Elbette ilk işinizde çok para kazanamayacaksınız. Ama arkadaşlarımızın dediği gibi askerlik engeliniz varsa önce onu bitirin. Hangi şehirdesiniz? İllerin kendilerine göre iş potansiyeli var yanlış bir ilde bulunuyor olabilirsiniz. bulunduğunuz ilde çevre mühendisi talebi azdır yada kapasite dolmuş olabilir. Daha önce de söylediğim gibi benim başıma geldi bulunduğum şehirde ihtiyaç yoktu başka şehire gittim. İş ilanlarına başvururken adres bilgisine oradan bir adres ekleyin mesela Yozgat’tasınız İstanbul’da bir işe başvuracaksınız kalacak yer temin etmediğiniz sürece orada işe başlayamazsınız. Çünkü işverenler de durumun farkında kira yakıt depozito mutfak masrafı yol ücreti vb. size verecek maaş bunları karşılamayacak ama kalacak yeriniz varsa sanki ailesinin yanıymış gibi o zaman tercih sıralamasına girebilirsiniz.

İşverenlerin isteklerine asla yetişemezsin o yüzden onları nasıl ikna edebilirim diye sakın düşünme sen ne yapabiliyorsun ona bak onların ideal personellerini ben çözdüm ama maalesef öyle biri yok. Ama ona en yakın elemanı işe alıyorlar. İdeal personel olmak için yapılması gerekenler;(ama sen ideal personel olma hatta hiç kimse olmasın benim ideal kavramım aşağıda kimine göre haklı kimine göre haksızım ben böyle ideal insanlarla çalıştığım için söylüyorum sizler belki farklı ideal personellerle çalışmışsınızdır.)
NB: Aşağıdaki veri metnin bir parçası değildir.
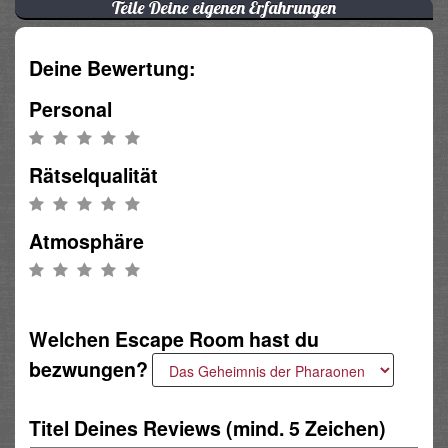
Teile Deine eigenen Erfahrungen
Deine Bewertung:
Personal
Rätselqualität
Atmosphäre
Welchen Escape Room hast du
bezwungen?
Titel Deines Reviews (mind. 5 Zeichen)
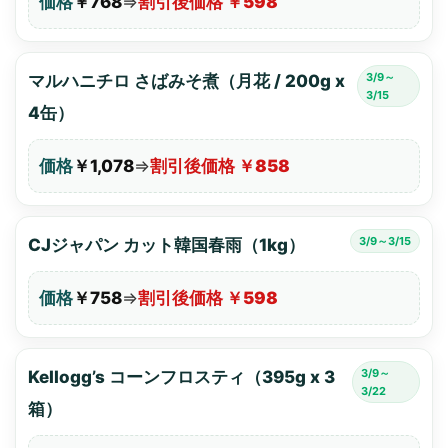
価格
￥768
⇒
割引後価格 ￥598
3/9～
マルハニチロ さばみそ煮（月花 / 200g x
3/15
4缶）
価格
￥1,078
⇒
割引後価格 ￥858
3/9～3/15
CJジャパン カット韓国春雨（1kg）
価格
￥758
⇒
割引後価格 ￥598
3/9～
Kellogg’s コーンフロスティ（395g x 3
3/22
箱）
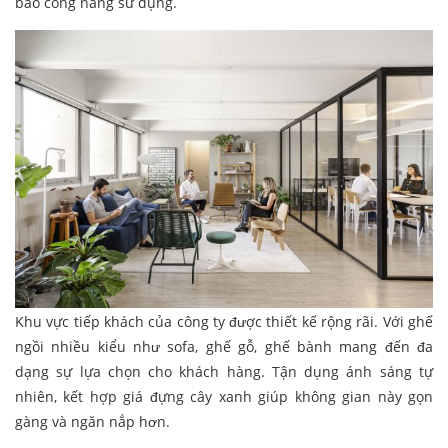
bảo công năng sử dụng.
Khu vực tiếp khách của công ty được thiết kế rộng rãi. Với ghế
ngồi nhiều kiểu như sofa, ghế gỗ, ghế bành mang đến đa
dạng sự lựa chọn cho khách hàng. Tận dụng ánh sáng tự
nhiên, kết hợp giá đựng cây xanh giúp không gian này gọn
gàng và ngăn nắp hơn.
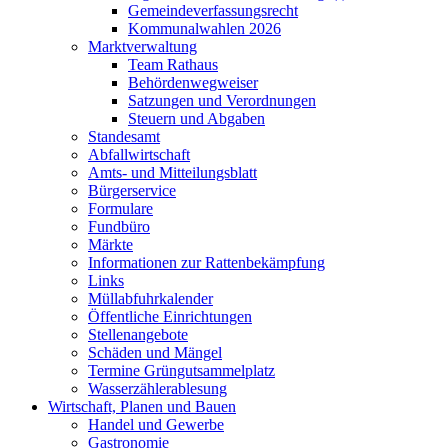
Gemeindeverfassungsrecht
Kommunalwahlen 2026
Marktverwaltung
Team Rathaus
Behördenwegweiser
Satzungen und Verordnungen
Steuern und Abgaben
Standesamt
Abfallwirtschaft
Amts- und Mitteilungsblatt
Bürgerservice
Formulare
Fundbüro
Märkte
Informationen zur Rattenbekämpfung
Links
Müllabfuhrkalender
Öffentliche Einrichtungen
Stellenangebote
Schäden und Mängel
Termine Grüngutsammelplatz
Wasserzählerablesung
Wirtschaft, Planen und Bauen
Handel und Gewerbe
Gastronomie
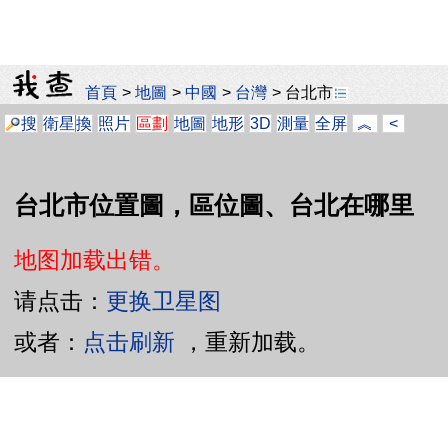
首頁
>
地圖
>
中國
>
台灣
>
台北市
搜
衛星
換
照片
區劃
地圖
地形
3D
測量
全屏
︽
<
台北市位置圖，區位圖、台北在哪里
地图加载出错。
请点击：
更换卫星图
或者：
点击刷新
，重新加载。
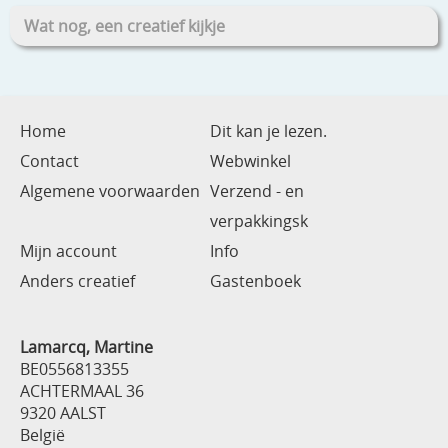
Wat nog, een creatief kijkje
Home
Dit kan je lezen.
Contact
Webwinkel
Algemene voorwaarden
Verzend - en
verpakkingsk
Mijn account
Info
Anders creatief
Gastenboek
Lamarcq, Martine
BE0556813355
ACHTERMAAL 36
9320 AALST
België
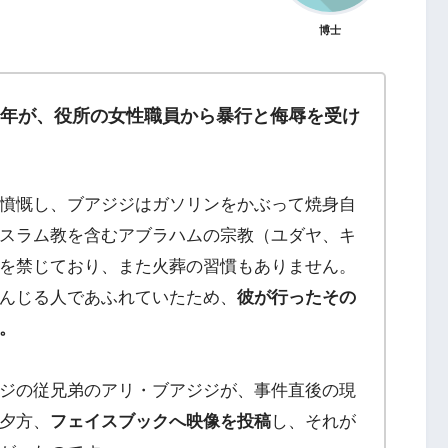
博士
青年
が、役所の女性職員から暴行と侮辱を受け
憤慨し、ブアジジはガソリンをかぶって焼身自
スラム教を含むアブラハムの宗教（ユダヤ、キ
を禁じており、また火葬の習慣もありません。
んじる人であふれていたため、
彼が行ったその
。
ジの従兄弟のアリ・ブアジジが、事件直後の現
夕方、
フェイスブックへ映像を投稿
し、それが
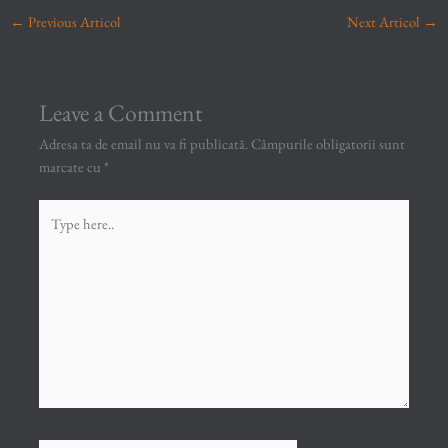
←
Previous Articol
Next Articol
→
Leave a Comment
Adresa ta de email nu va fi publicată.
Câmpurile obligatorii sunt
marcate cu
*
Type
here..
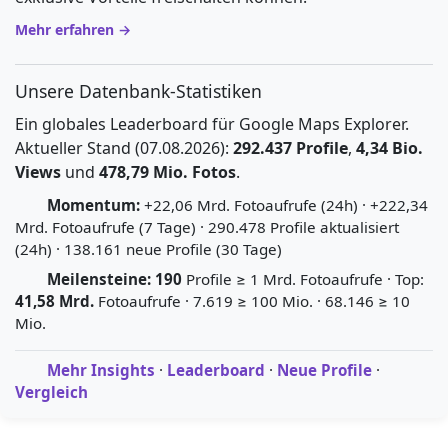
Mehr erfahren →
Unsere Datenbank-Statistiken
Ein globales Leaderboard für Google Maps Explorer.
Aktueller Stand (07.08.2026):
292.437 Profile
,
4,34 Bio.
Views
und
478,79 Mio. Fotos
.
Momentum:
+22,06 Mrd. Fotoaufrufe (24h) · +222,34
Mrd. Fotoaufrufe (7 Tage) · 290.478 Profile aktualisiert
(24h) · 138.161 neue Profile (30 Tage)
Meilensteine:
190
Profile ≥ 1 Mrd. Fotoaufrufe · Top:
41,58 Mrd.
Fotoaufrufe · 7.619 ≥ 100 Mio. · 68.146 ≥ 10
Mio.
Mehr Insights
·
Leaderboard
·
Neue Profile
·
Vergleich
İlk önce en az 3 üniversite bitireceksin. Ama öyle sıradan bölümler değil birbirine bağlı meslek gruplarından mesela çevre+inşaat+makine ideal bir alan sonra yabancı dil bir yetmez en az iki tane sonra en az 3-4 yıllık tecrübeli olacaksın işyerini öyle benimseyeceksin ki özel hayat diye bir şeyin olmayacak işten en son sen çıkacaksın hata vazgeçtim çıkmayacaksın gece geç saatlere kadar çalışacaksın sabah herkesten önce geleceksin imkanın varsa ofisin üst katında ya da yan odanın birinde kalabilirsin. yemek saatini unutacaksın cumartesiyi geçtim pazar bile çalışacaksın. Ailen sevdiklerin arkadaşların hep ertelenenlerde olacak. Maaşını ödemediklerinde ya da geç ödediklerinde hep güler yüzle olsun arada olur böyle diyeceksin. Az maaşa tamam diyeceksin. benim için para önemli değil yeter ki iş olsun para gelsin patron kazansın kazansın ki ben de kazanırım diyeceksin maaşına zam bekleyeceksin ama o beklediğin zam hiç gelmeyecek. patronun son model arabalarda gezerken sen hala akbille işe gidip geleceksin patron para yok maaşları ödeyemiyoruz diye yakınırken patronun eşi hergün başka kıyafetlerle çantalarla işe gelirken sen bir gömleğini değiştirmekten haciz yorgun halde işe gelirken senin bayan modelin saçını taramayı dudağına ruj sürmeyi unutmuş şekilde işe gelecek. Birileri sana patronunu ya da çalışma arkadaşını şikayet ettiğinde soluğu patronun yanında alıp hemen anlatacaksın. Ama olduğu gibi değil biraz abartarak anlatman lazım. Patronunu öveceksin ama hergün enaz bir posta. sana çok çalışmandan dolayı (tavizlerinden dolayı ) belki ikramiye verir biraz ne yapacaksın bu parayı? Sakın saklama hemen bir yemek rezervasyonu patronla ikiniz hem yemek yiyeceksiniz hem ( sabah yetmemiş ) akşam yemekte iş konuşacaksınız. Hem de yemek masrafını sen ödeyeceksin. Bayram tatilleri yıllık izinlerde millet ve patronun gezip stres atarken sen ofiste işe devam edeceksin hep hayalinde refaha ulaşacağın anı bekleyerek…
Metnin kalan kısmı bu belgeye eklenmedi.